Já em 2018, outra pesquisa, dessa vez feita pelo Great Place to Work Brasil, indicou que entre as 150 melhores empresas brasileiras para se trabalhar apenas 3% dos profissionais estão com mais de 50 anos, números completamente antagônicos e que mostram a falta de espaço que a terceira idade tem no mercado de trabalho, nisso se inclui a teledramaturgia.
Para o sociólogo da UniToledo, Valter Amaro, o preconceito com a terceira idade no mercado de trabalho é o mesmo que ocorre na TV. "O idoso sofre preconceito por ser considerado carta fora do baralho. Ele já viveu demais e precisa dar espaço para os mais jovens, é assim que o mercado acredita, ainda que isso não seja dito textualmente. Da faxineira do prédio até a protagonista de novelas, o contratante quer sempre alguém jovem", explicou ele em conversa com o NaTelinha.
Mas para Valter Amaro é preciso lembrar que há uma diferença fundamental neste cenário porque o mercado de trabalho não é igual. "O idoso das classes mais baixas quando perde o emprego ou é aposentado na marra fica a mercê dos filhos e até da aposentadoria mínima do INSS, já os veteranos da TV sofrem pressão psicológica de não se sentirem útil, claro, mas não precisam ainda equilibrar as contas, na maior parte dos casos", lembrou o sociólogo.
O maior exemplo atualmente de como a TV maltrata os veteranos, talvez nem seja o fim dos vínculos contratuais, mas o rejuvenescimento de papeis na novela Haja Coração.
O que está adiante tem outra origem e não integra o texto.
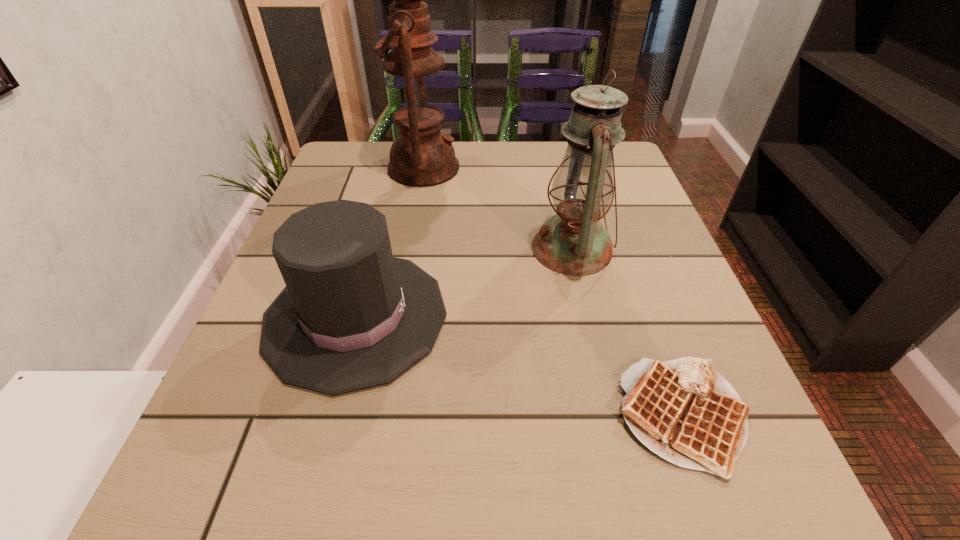 Locate an element on the screen. Image resolution: width=960 pixels, height=540 pixels. object that is at the near edge is located at coordinates (683, 410).

Locate an element on the screen. The height and width of the screenshot is (540, 960). oil lamp present at the left edge is located at coordinates pyautogui.click(x=421, y=156).

You are a GUI agent. You are given a task and a screenshot of the screen. Output one action in this format:
    pyautogui.click(x=<x>, y=<y>)
    Task: Click on the dress hat that is at the left edge
    The width and height of the screenshot is (960, 540).
    Given the screenshot: What is the action you would take?
    pyautogui.click(x=351, y=317)

Where is `oil lamp at the right edge`? This screenshot has width=960, height=540. oil lamp at the right edge is located at coordinates (573, 242).

At what (x,y) coordinates should I click in order to perform the action: click on waffle located in the right edge section of the desktop. Please return your answer as a coordinate pair (x, y). Looking at the image, I should click on (683, 410).

This screenshot has width=960, height=540. I want to click on object at the far left corner, so click(x=421, y=156).

Locate an element on the screen. The width and height of the screenshot is (960, 540). object that is at the near right corner is located at coordinates tap(683, 410).

Locate an element on the screen. The height and width of the screenshot is (540, 960). free region at the far edge of the desktop is located at coordinates (493, 188).

Where is `vacant space at the near edge of the desktop`? This screenshot has width=960, height=540. vacant space at the near edge of the desktop is located at coordinates (582, 492).

Identify the location of free space at the left edge. (382, 196).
A trama de 2016, assinada por Daniel Ortiz, é uma versão moderna de Sassaricando, folhetim de 1987 criada por Silvio de Abreu. Mesmo sendo praticamente outra novela, ela segue a mesma premissa e repete diversos personagens, inclusive o trio de mulheres que vivem amigas inseparáveis.
Em 1987, Rebeca foi vivida por Tonia Carrero (1922-2018) e ganhou ares de protagonista. A atriz tinha 65 anos de idade quando aceitou o desafio e dessa vez o papel foi para alguém muito mais jovem. Malu Mader deu vida a mesma personagem em 2016 com Haja Coração, mas tinha apenas 50 anos, ou seja, 15 anos mais moça.
O mesmo aconteceu com as melhores amigas. Eva Wilma viveu Penélope em 1987 quando tinha 57 anos e a diferença caiu para Carolina Ferraz, que tinha 48 em 2016. A menor diferença aconteceu com Leonora, vivida por Irene Ravache em Sassaricando, enquanto a atriz tinha 43 anos e dado a Ellen Roche, com 37, em 2016.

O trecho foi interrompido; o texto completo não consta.